Consultant Proficiency Resources Moral Leadership Coaching tidbit will soon resume its building block series on youtube. Today, CPR is checking in with leaders to ask, how are you doing? As we draw close to the beginning of the summer season, this signals that schools will soon be closed, and families will be traveling to go on vacation. Similarly, for CPR, it signals the time for leadership check-in. Below are steps to identifying whether your work is paying off in your transition to becoming a Moral leader.
1. Deepen your self-awareness.
Your self-awareness increases with regular self-reflection. (1) Are you reflecting daily? (2) Are you mindful when you are self-reflecting? (3) Can you self-reflect at the drop of a hat? (4) If no, do you need to schedule time with yourself?
Assigned Value-for the four questions, assign 2 points to the first three questions you responded yes to. If you responded no, to #3, please answer question #4. If you responded yes to question #4, then add a value of 1. The maximum total value of this exercise is six.
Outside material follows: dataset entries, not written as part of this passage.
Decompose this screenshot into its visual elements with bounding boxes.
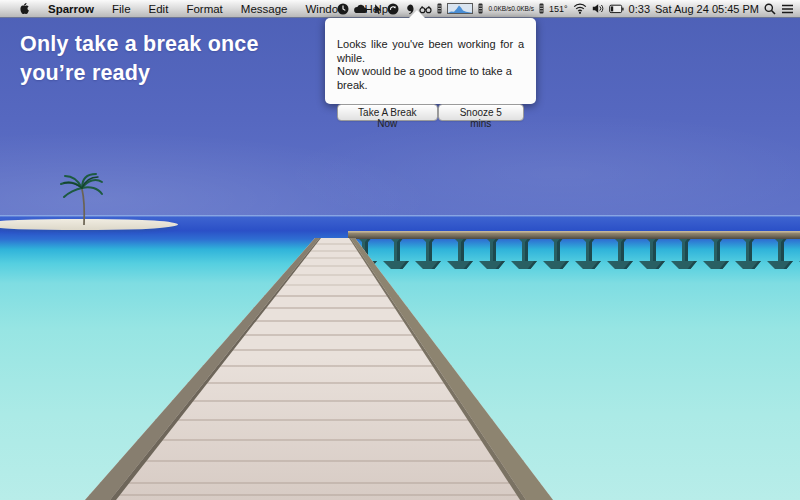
menu-extra-sync[interactable] <box>387 0 399 17</box>
cursor-icon <box>372 3 382 15</box>
cpu-history-graph <box>447 3 473 14</box>
menu-extra-battery[interactable] <box>609 0 624 17</box>
upload-speed: 0.0KB/s <box>488 5 511 12</box>
gauge-icon <box>478 3 483 14</box>
popup-message-line2: Now would be a good time to take a break… <box>337 65 524 92</box>
desktop: Only take a break once you’re ready Spar… <box>0 0 800 500</box>
battery-icon <box>609 4 624 14</box>
menu-extra-gauge-1[interactable] <box>437 0 442 17</box>
break-notification-popup: Looks like you've been working for a whi… <box>325 18 536 104</box>
menu-extra-cloud[interactable] <box>354 0 367 17</box>
menu-extra-spotlight[interactable] <box>764 0 776 17</box>
wifi-icon <box>573 3 587 14</box>
popup-message: Looks like you've been working for a whi… <box>325 18 536 92</box>
headline-line2: you’re ready <box>20 59 259 88</box>
menu-file[interactable]: File <box>103 0 140 17</box>
menu-format[interactable]: Format <box>177 0 231 17</box>
menu-extra-break-timer[interactable] <box>337 0 349 17</box>
menu-edit[interactable]: Edit <box>140 0 178 17</box>
menu-app-name[interactable]: Sparrow <box>39 0 103 17</box>
popup-message-line1: Looks like you've been working for a whi… <box>337 38 524 65</box>
take-break-button[interactable]: Take A Break Now <box>337 104 438 121</box>
download-speed: 0.0KB/s <box>511 5 534 12</box>
sync-icon <box>387 3 399 15</box>
apple-menu[interactable] <box>10 0 39 17</box>
volume-icon <box>592 3 604 14</box>
battery-time-remaining[interactable]: 0:33 <box>629 0 650 17</box>
popup-arrow <box>409 10 425 18</box>
menu-extra-volume[interactable] <box>592 0 604 17</box>
menu-bar-clock[interactable]: Sat Aug 24 05:45 PM <box>655 0 759 17</box>
menu-extra-cpu-history[interactable] <box>447 0 473 17</box>
snooze-button[interactable]: Snooze 5 mins <box>438 104 524 121</box>
spotlight-icon <box>764 3 776 15</box>
menu-message[interactable]: Message <box>232 0 297 17</box>
clock-icon <box>337 3 349 15</box>
menu-bar: Sparrow File Edit Format Message Window … <box>0 0 800 18</box>
network-speed-readout[interactable]: 0.0KB/s 0.0KB/s <box>488 0 534 17</box>
cloud-icon <box>354 3 367 14</box>
headline-line1: Only take a break once <box>20 30 259 59</box>
gauge-icon <box>437 3 442 14</box>
notification-center-icon <box>781 4 794 14</box>
menu-extra-wifi[interactable] <box>573 0 587 17</box>
menu-extra-gauge-2[interactable] <box>478 0 483 17</box>
menu-extra-pointer[interactable] <box>372 0 382 17</box>
gauge-icon <box>539 3 544 14</box>
menu-extra-gauge-3[interactable] <box>539 0 544 17</box>
popup-buttons: Take A Break Now Snooze 5 mins <box>325 92 536 121</box>
menu-bar-extras: 0.0KB/s 0.0KB/s 151° <box>337 0 800 17</box>
temperature-readout[interactable]: 151° <box>549 0 568 17</box>
wallpaper-headline: Only take a break once you’re ready <box>20 30 259 88</box>
menu-extra-notification-center[interactable] <box>781 0 794 17</box>
apple-logo-icon <box>19 2 30 15</box>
As a reminder, to build a high level of self-awareness, one must understand your biases, strengths, and weaknesses. CPR's question to you as a leader. Did you complete CPR's Moral Leadership Coaching tidbit on youtube, episodes #1 and #2 on plotting your SWOT analysis? If not, the below link is provided for your convenience. https://youtu.be/UkUzkAElDBU
2. Foster social awareness.
Creative Leadership states, "From self-awareness comes social awareness, a part of emotional intelligence connected to leadership effectiveness. Social awareness is the currency of dialogue and our relationships with other people. When people lack social awareness, they have trouble communicating or saying the wrong things at the wrong times."
CPR recommends paying close attention since some social awareness may go against one's Moral principles. Pay attention.
3. Reveal blind spots.
Everyone has blind spots; what are you doing about it as a leader? The goal is to eliminate blind spots. (1) are you enlisting assistance to identify your blind spots, (2) Ego creates blind spots; what are you doing to get rid of your ego or being overly confident, (3) create an audit trail by fostering formal and informal feedback channels, that is an open culture, (4) make a conscious effort to change-1% change per day-i.e., atomic habits
4. Listen to understand.
Listen with your heart and not just your head. Listening enables you to discover what is not being said. It also allows the leader to give a voice to the voiceless within your organization. How are you honing your listening skills? (1) Are you allowing your team to speak first? (2) Are you asking questions? (3) Are you giving a voice to all employees? (4) Have you eliminated any form of isms? That is favoritism, nepotism, racism, sexism, etc.
Assigned Value-for the four questions, assign 2 points each. The total maximum value should be 8.
5. Lead with Moral fortitude.
To evolve into a Moral leader requires moral fortitude. This may mean going against the grain and leading with courageous vulnerability. A general rule of thumb, allow biblical principles to be your compass for what is deemed ethical. Do not allow new societal norms to redirect your principles.
Forward-thinking organizations are led by Moral leaders who construct a culture of inclusivity and open culture. This is a new season; use this time to evolve by applying CPR techniques and doing the work daily.